Treasures from the Mel Wacks Collection of Ancient Judaean and Related
Coins to be Sold by Goldberg Auctioneers at the Upcoming New York
International Numismatic Convention, January 14-16, 2020
Like the ad slogan: "You never actually own a Patek Philippe. You merely look after it for the next generation," Mel Wacks has indicated that he has gained great
satisfaction in owning 2,000 year-old Judaean and related coins for over 50 years – and now it is time to pass them along to the next generation. Mel goes on to say that “There is
nothing quite as thrilling as holding a coin in your hand that could have been used by the fighters for Judaean independence in the Maccabean uprising, or during the First or
Second Judaean Revolts. Even the Roman coins inscribed ‘Judaea’ or a variant thereof are proof that this was the ancient Jewish homeland.”

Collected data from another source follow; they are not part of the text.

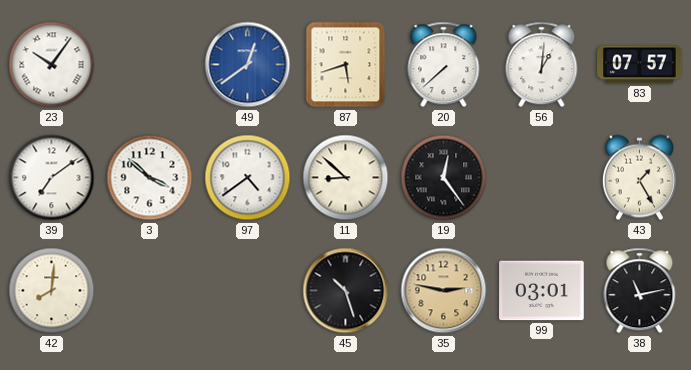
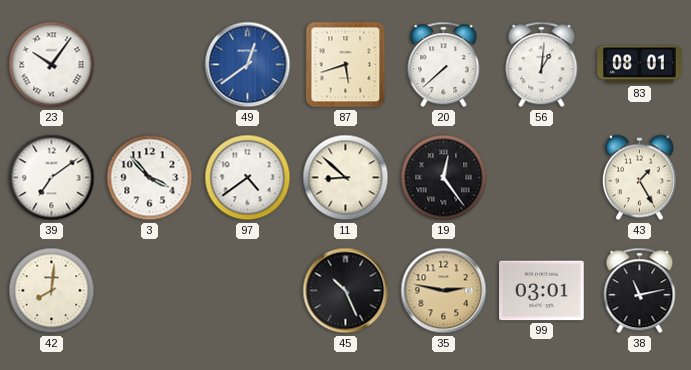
83: 07:57 -> 08:01
3: 3:52 -> 3:53
45: 10:27 -> 10:26
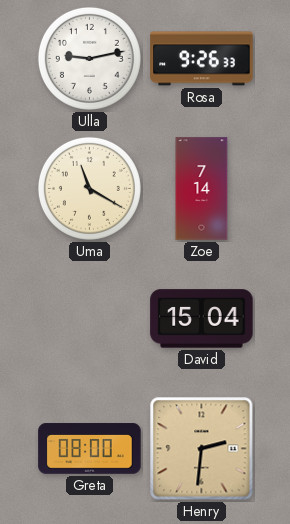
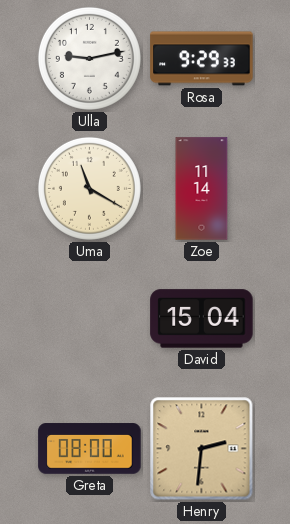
Rosa: 9:26 -> 9:29
Zoe: 7:14 -> 11:14
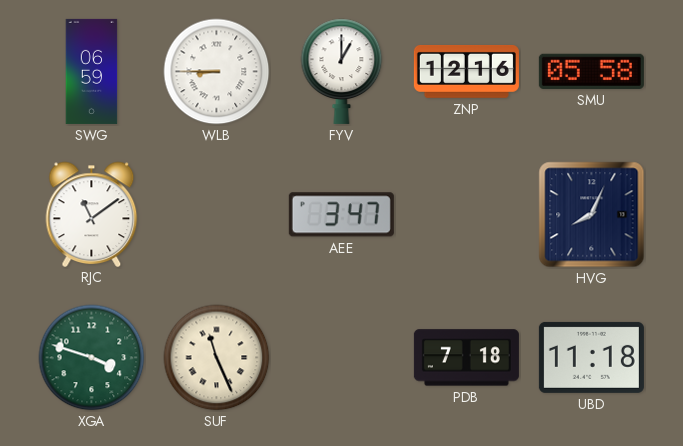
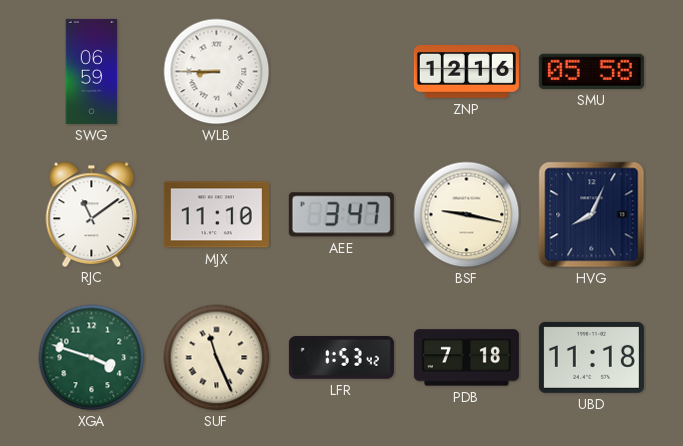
FYV: 1:00 -> none
MJX: none -> 11:10
BSF: none -> 9:17
LFR: none -> 1:53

The following coins are among those that will be featured by Goldberg Auctioneers at the Upcoming New York International Numismatic Convention, January 14-16, 2020. The
historical backgrounds have been taken largely from Mel Wacks’ Handbook of Biblical Numismatics, which is available free at www.amuseum.org/book. All of the coins in the Mel Wacks Collection, and other lots can eventually be viewed and bid on at www.goldbergcoins.com. You can get the printed catalog free by calling 800-978-2646 or emailing firstname.lastname@example.org, and mention that you
read about this sale in E-Sylum.
First Judaean Revolt, Shekel (Silver), “Year 3,” 68/69 C.E
When the Jewish Revolt broke out in 66 CE, the revolutionaries quickly captured the holy city of Jerusalem, thus assuring them access to the great Temple for religious purposes
and to its vast treasury as well. From the silver therein - presumably consisting of Tyrian coins paid in taxes over the years - they struck the most famous of all Jewish coins -
in shekel and half shekel denominations. These handsome coins are the first truly Jewish silver coins. They feature a chalice on one side with the year of the revolt above,
surrounded by the ancient Hebrew inscription "Shekel of Israel." Three budding pomegranates are featured on the reverse, with the inscription "Jerusalem the
Purchased from Hans Schulman Auction, 5/5/63.
Judaea Capta, Vespasian, Aureus (Gold), after 70/71 C.E.
Soon after the Temple at Jerusalem was razed by the victorious troops led by Titus in 70 CE, his father - Emperor Vespasian - launched an extensive issue of coins commemorating
the hard fought Roman victory over the tiny Jewish nation. The design elements of this gold aureus are a palm tree and a seated figure of a female (allegorical representative of
Judaea) in an attitude of mourning. The depiction on this coin may reflect the prophesy of Isaiah (c. 700 BCE): "For Jerusalem is ruined, and Judah is fallen ... Thy men
shall fall by the sword and thy mighty in the war. And her gates shall lament and mourn, and she being desolate shall sit upon the ground" (Isaiah 3:8, 25-26).
Purchased from Jacques Schulman, date unknown.
Fisci Judaici, Nerva, Sestertius (Bronze), 96 C.E.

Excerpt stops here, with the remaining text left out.